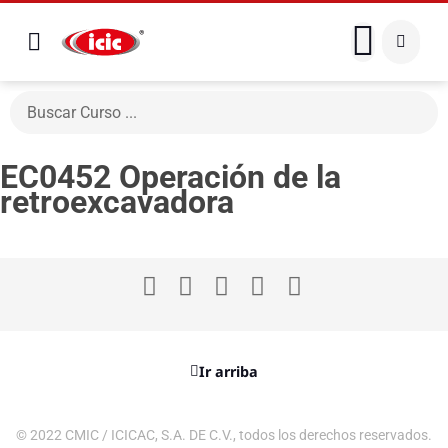
EC0452 Operación de la
retroexcavadora
Ir arriba
© 2022 CMIC / ICICAC, S.A. DE C.V., todos los derechos reservados.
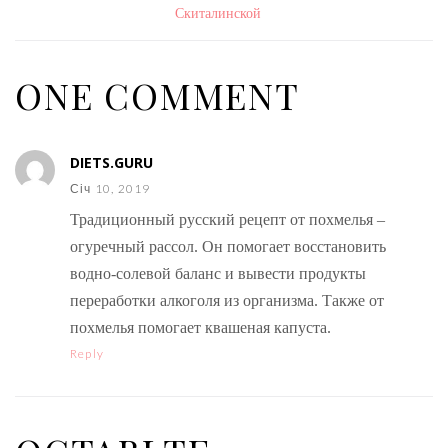
Скиталинской
ONE COMMENT
DIETS.GURU
Січ 10, 2019
Традиционный русский рецепт от похмелья –
огуречный рассол. Он помогает восстановить
водно-солевой баланс и вывести продукты
переработки алкоголя из организма. Также от
похмелья помогает квашеная капуста.
Reply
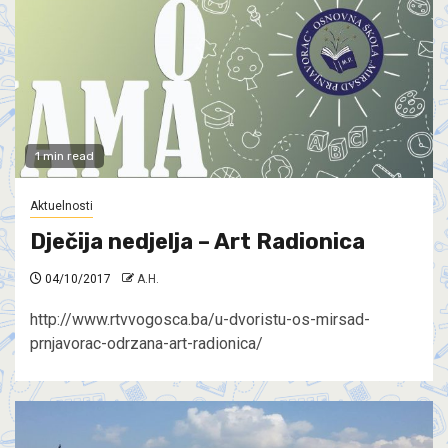
1 min read
Aktuelnosti
Dječija nedjelja – Art Radionica
04/10/2017
A.H.
http://www.rtvvogosca.ba/u-dvoristu-os-mirsad-
prnjavorac-odrzana-art-radionica/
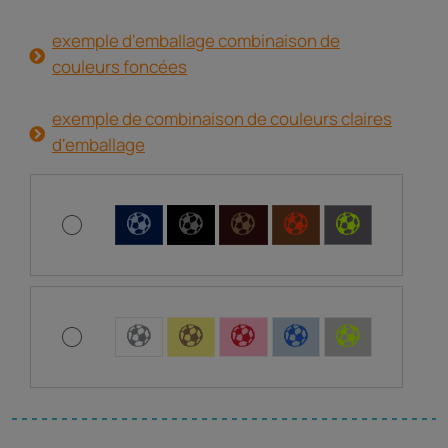
exemple d'emballage combinaison de
couleurs foncées
exemple de combinaison de couleurs claires
d'emballage
C
C
C
C
C
C
C
C
C
C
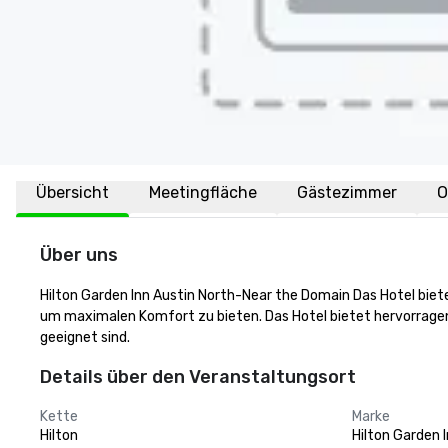
Übersicht
Meetingfläche
Gästezimmer
O
Über uns
Hilton Garden Inn Austin North-Near the Domain Das Hotel biete
um maximalen Komfort zu bieten. Das Hotel bietet hervorragend
geeignet sind.
Details über den Veranstaltungsort
Kette
Marke
Hilton
Hilton Garden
----
■ Task brief ■
Transcribe the whole listing exactly but exclude images.

■ Output of the task ■
EC0452 Operación de la
retroexcavadora
Ir arriba
© 2022 CMIC / ICICAC, S.A. DE C.V., todos los derechos reservados.
Скиталинской
ONE COMMENT
DIETS.GURU
Січ 10, 2019
Традиционный русский рецепт от похмелья –
огуречный рассол. Он помогает восстановить
водно-солевой баланс и вывести продукты
переработки алкоголя из организма. Также от
похмелья помогает квашеная капуста.
Reply
1 min read
Aktuelnosti
Dječija nedjelja – Art Radionica
04/10/2017
A.H.
http://www.rtvvogosca.ba/u-dvoristu-os-mirsad-
prnjavorac-odrzana-art-radionica/
exemple d'emballage combinaison de
couleurs foncées
exemple de combinaison de couleurs claires
d'emballage
C
C
C
C
C
C
C
C
C
C
Übersicht
Meetingfläche
Gästezimmer
O
Über uns
Hilton Garden Inn Austin North-Near the Domain Das Hotel biete
um maximalen Komfort zu bieten. Das Hotel bietet hervorragend
geeignet sind.
Details über den Veranstaltungsort
Kette
Marke
Hilton
Hilton Garden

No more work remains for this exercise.